Most symptoms of secondary adrenal insufficiency are like those of primary adrenal insufficiency. However, people with secondary adrenal insufficiency don't have hyperpigmentation and are less likely to have severe dehydration or low blood pressure. They're more likely to have low blood sugar.
A temporary cause of secondary adrenal insufficiency occurs when people who take corticosteroids (for example, prednisone) to treat chronic conditions, such as asthma or arthritis, stop taking the corticosteroids all at once rather than tapering off.
Your doctor will talk to you first about your medical history and your signs and symptoms. You may undergo some of the following tests:
• Blood test: Tests can measure your blood levels of sodium, potassium, cortisol and adrenocorticotropic hormone (ACTH), which stimulates the adrenal cortex to produce its hormones. A blood test can also measure antibodies associated with autoimmune Addison's disease.
• ACTH Stimulation Test: ACTH signals your adrenal glands to produce cortisol. This test measures the level of cortisol in your blood before and after an injection of synthetic ACTH.
• Insulin-induced Hypoglycemia Test: You may be given this test if doctors think you may have adrenal insufficiency as a result of pituitary disease (secondary adrenal insufficiency). The test involves checking your blood sugar (blood glucose) and cortisol levels after an injection of insulin. In healthy people, glucose levels fall, and cortisol levels increase.
• Imaging Tests: You may undergo a computerized tomography (CT) scan of your abdomen to check the size of your adrenal glands and look for other abnormalities. You may also undergo an MRI scan of your pituitary gland if testing indicates you might have secondary adrenal insufficiency.
• In certain situations, doctors may do alternative tests for secondary adrenal insufficiency, such as a low-dose ACTH stimulation test, prolonged ACTH stimulation test or glucagon stimulation test.
All treatment for Addison's disease involves medication. You will be given hormone replacement therapy to correct the levels of steroid hormones your body isn't producing. It typically includes intravenous injections of Corticosteroids (hydrocortisone).
Other treatment recommendations include:
• Rehydrating the patient.
• Saline solution for balancing their electrolyte levels.
• Sugar (dextrose) for normalizing blood sugar level and blood pressure.
• Oral Corticosteroids such as Hydrocortisone, prednisone or methylprednisolone and Fludrocortisone acetate
• Intake of plenty of salts in diet, especially during heavy exercise, when the weather is hot or if you have gastrointestinal upsets, such as diarrhea.
• Your doctor will also suggest a temporary increase in your medication dosage if your body is stressed, such as from an operation, an infection or a minor illness. If you're ill with vomiting and can't keep down oral medications, you may need injections of corticosteroids.
Things to take care of, if you suffer from Addison's Disease:
• Always carry a medical alert card and bracelet. A steroid emergency card and medical alert identification will let emergency medical personnel know what kind of care you need. Also have a written action plan.
• Keep extra medication handy. Missing even one day of medication may be dangerous, so keep a small supply of medication at work and with you whenever you travel.

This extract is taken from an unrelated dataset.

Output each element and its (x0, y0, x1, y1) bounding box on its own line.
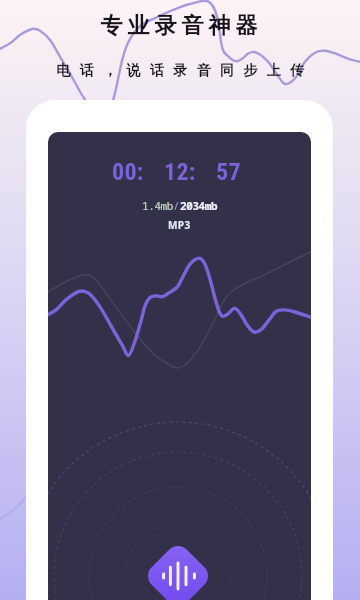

• Carry a glucocorticoid injection kit. The kit contains a needle, syringe and injectable form of corticosteroids to use in case of emergency.
• Stay in contact with your doctor. Keep an ongoing relationship with your doctor to make sure that the doses of replacement hormones are adequate, but not excessive. If you're having ongoing problems with your medications, you may need adjustments in the doses or timing of the medications.
• Have annual check-ups. See your doctor or an endocrinology specialist at least once a year. Your doctor may recommend annual screening for several autoimmune diseases.